The term photisai, enlightenment, was used in the Church very early as a synonym for Holy Baptism. We have seen it used this way in Hebrews 6:4. (N.B.: the first installment of this series, The Harvest, vol. 19, no. 1, p. 13). In 1 Corinthians 10:16 the word koinonia (fellowship or communion) is undeniably used with reference to the Sanctified Gifts, the Holy Eucharist. There Saint Paul speaks of the "koinonia of the Body and Blood of Christ". He clearly does not mean "fellowship" in any superficial sense, but rather "communion" in the most profound and intimate sense of shared union, i.e., we are one with each other because we are partakers of His nature. As we have seen, koinonia is a bonding union as deep as, and deeper than, the union of man and wife in Holy Matrimony. So we need to take into careful account Saint Paul's choice of words when we interpret Ephesians 3:9. For there the Apostle uses these two words which are employed elsewhere in the New Testament Scriptures as sacramental words, photismos referring to Holy Baptism, and koinonia referring to the Holy Eucharist. It seems highly likely, therefore, that in Ephesians 3:9, Saint Paul uses "mystery" to refer not only to revealed Truth, but also to the believer's intimate participation in that Truth through the Christian sacramental Mysteries of Holy Baptism and the Holy Eucharist.

It is clear, then, that in the second and third centuries the usage of the word "mystery" to mean both sacramental sign and revealed Turth, far from being a later invention, in fact dated from New Testament times. That is the Scriptural meaning of the word "mystery". Sometimes in the New Testament, the word "mystery" clearly means only sacramental sign, as in Ephesians 5:32 and Revelation 1:20. In other places, such as Romans 16:25, it clearly refers only to revealed Truth. In other places, such as 1 Corinthians 4:1 and Ephesians 3:9, the word mysterion may very well refer to both sacraments and teachings.
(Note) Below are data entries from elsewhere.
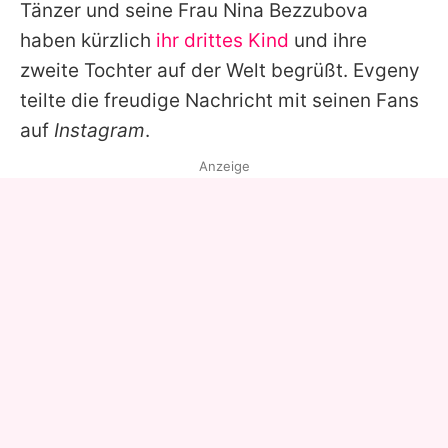
Tänzer und seine Frau
Nina Bezzubova
haben kürzlich
ihr drittes Kind
und ihre
zweite Tochter auf der Welt begrüßt.
Evgeny
teilte die freudige Nachricht mit seinen Fans
auf
Instagram
.
Anzeige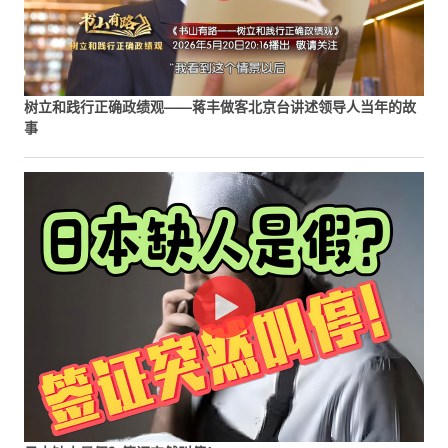
树立和践行正确政绩观——蒋丰做客北京台讲述领导人当年的故
事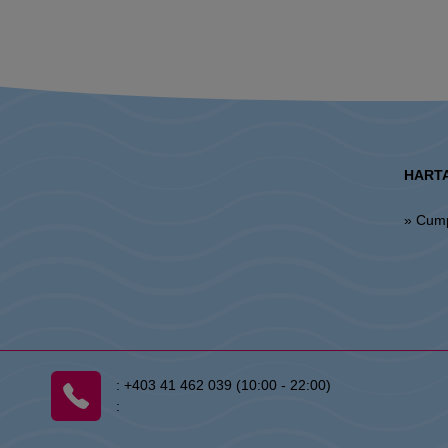
HARTA
» Cum
:
+403 41 462 039 (10:00 - 22:00)
: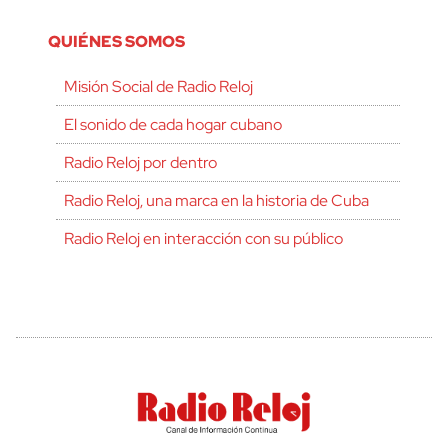
QUIÉNES SOMOS
Misión Social de Radio Reloj
El sonido de cada hogar cubano
Radio Reloj por dentro
Radio Reloj, una marca en la historia de Cuba
Radio Reloj en interacción con su público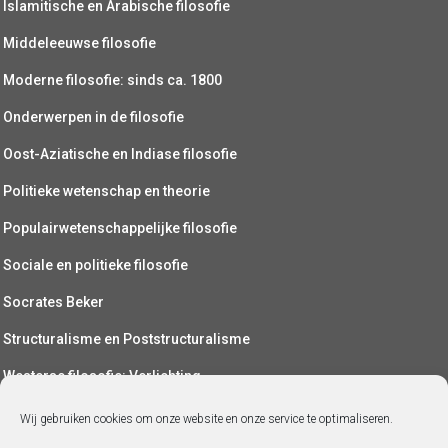
Islamitische en Arabische filosofie
Middeleeuwse filosofie
Moderne filosofie: sinds ca. 1800
Onderwerpen in de filosofie
Oost-Aziatische en Indiase filosofie
Politieke wetenschap en theorie
Populairwetenschappelijke filosofie
Sociale en politieke filosofie
Socrates Beker
Structuralisme en Poststructuralisme
Westerse filosofie: Verlichting
Wetenschapsfilosofie
Wij gebruiken cookies om onze website en onze service te optimaliseren.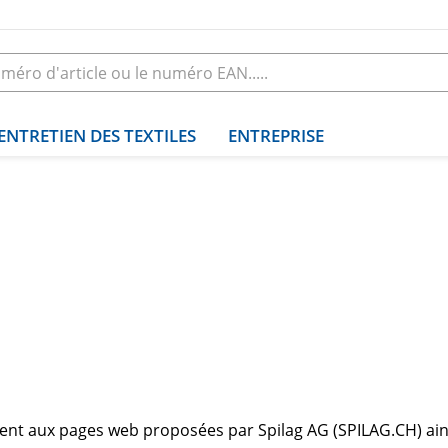
ENTRETIEN DES TEXTILES
ENTREPRISE
ation
quent aux pages web proposées par Spilag AG (SPILAG.CH) ains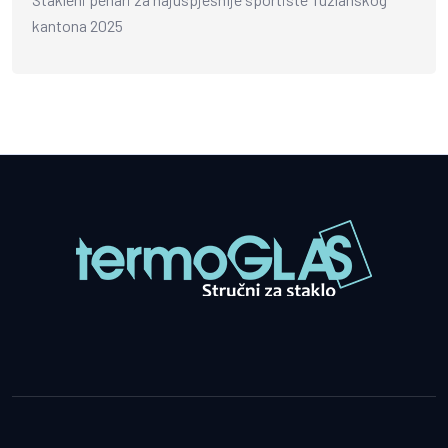
kantona 2025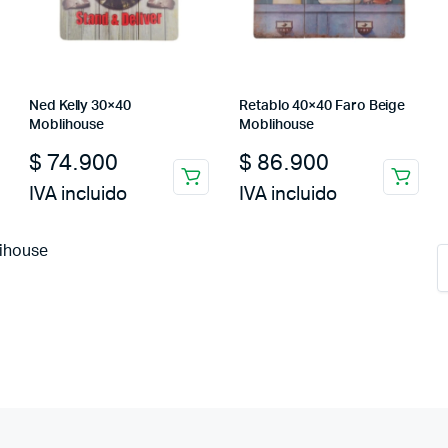
Ned Kelly 30×40
Retablo 40×40 Faro Beige
Moblihouse
Moblihouse
$
74.900
$
86.900
IVA incluido
IVA incluido
ihouse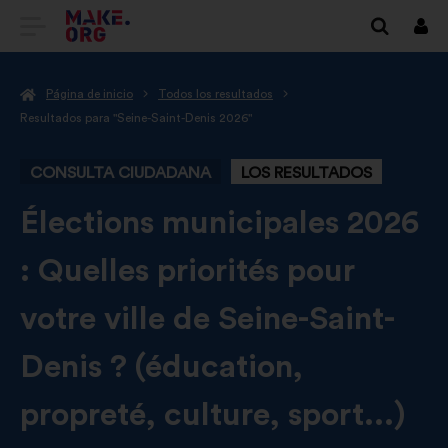
IR
Cone
A
Página de inicio
Todos los resultados
LA
Resultados para "Seine-Saint-Denis 2026"
PÁGINA
CONSULTA CIUDADANA
LOS RESULTADOS
DE
INICIO
-
Élections municipales 2026
DE
: Quelles priorités pour
MAKE.ORG
votre ville de Seine-Saint-
Denis ? (éducation,
propreté, culture, sport...)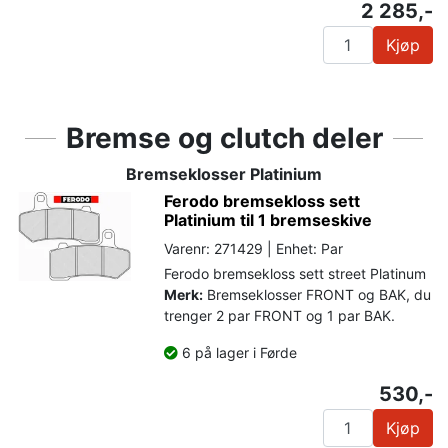
2 285,-
Kjøp
Bremse og clutch deler
Bremseklosser Platinium
Ferodo bremsekloss sett
Platinium til 1 bremseskive
Varenr: 271429 | Enhet: Par
Ferodo bremsekloss sett street Platinum
Merk:
Bremseklosser FRONT og BAK, du
trenger 2 par FRONT og 1 par BAK.
6 på lager i Førde
530,-
Kjøp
Let us note, however, that the word "mystery" in the New Testament always denotes Sacrament in some sense of the word, with the further connotation of awesome. For whether we use "mystery" to mean revelation, or to mean sacramental significance, the meaning in both cases is quite similar. Any Scriptural Mystery, be it a sacramental rite or a doctrine, is the awesome outward and visible sign or manifestation of Truth and Grace from God. A revelation is the sacramental manifestation of Truth: It is a manifestation or showing forth of meaning, of significance, in comprehensible words. A revealed Truth, then, is by nature sacramental, for the incomprehensible and invisible Truth of and about God has been revealed in concrete and comprehensible terms.

We can demonstrate that Christian teaching itself is sacramental with a clear example. The Bible is made up of ink and paper, material goods. A Bible is a physical thing. But the Bible reveals and communicates the Incomprehensible God in human terms, and therefore the Bible is a sacramental means of Grace. To the early Christians, it was patently obvious that the Sacred Scrolls of the Holy Scriptures were divine Mysteries. Reading the Scriptures was a mystical activity. Preaching the Word was the proclamation of the Mystery of the Faith. For that reason, the Reformation controversy over "Which is more important- Word or Sacrament"? would simply make no sense whatsoever to the early Christians. For they clearly saw that the Word of God is revealed sacramentally in the Scriptures, and they were equally aware that the Sacraments in turn reveal the Word of God. For in the early Church, everything from reading the Scriptures and preaching to receiving the Sanctified Gifts was understood to be a participation in "the Mystery of Christ".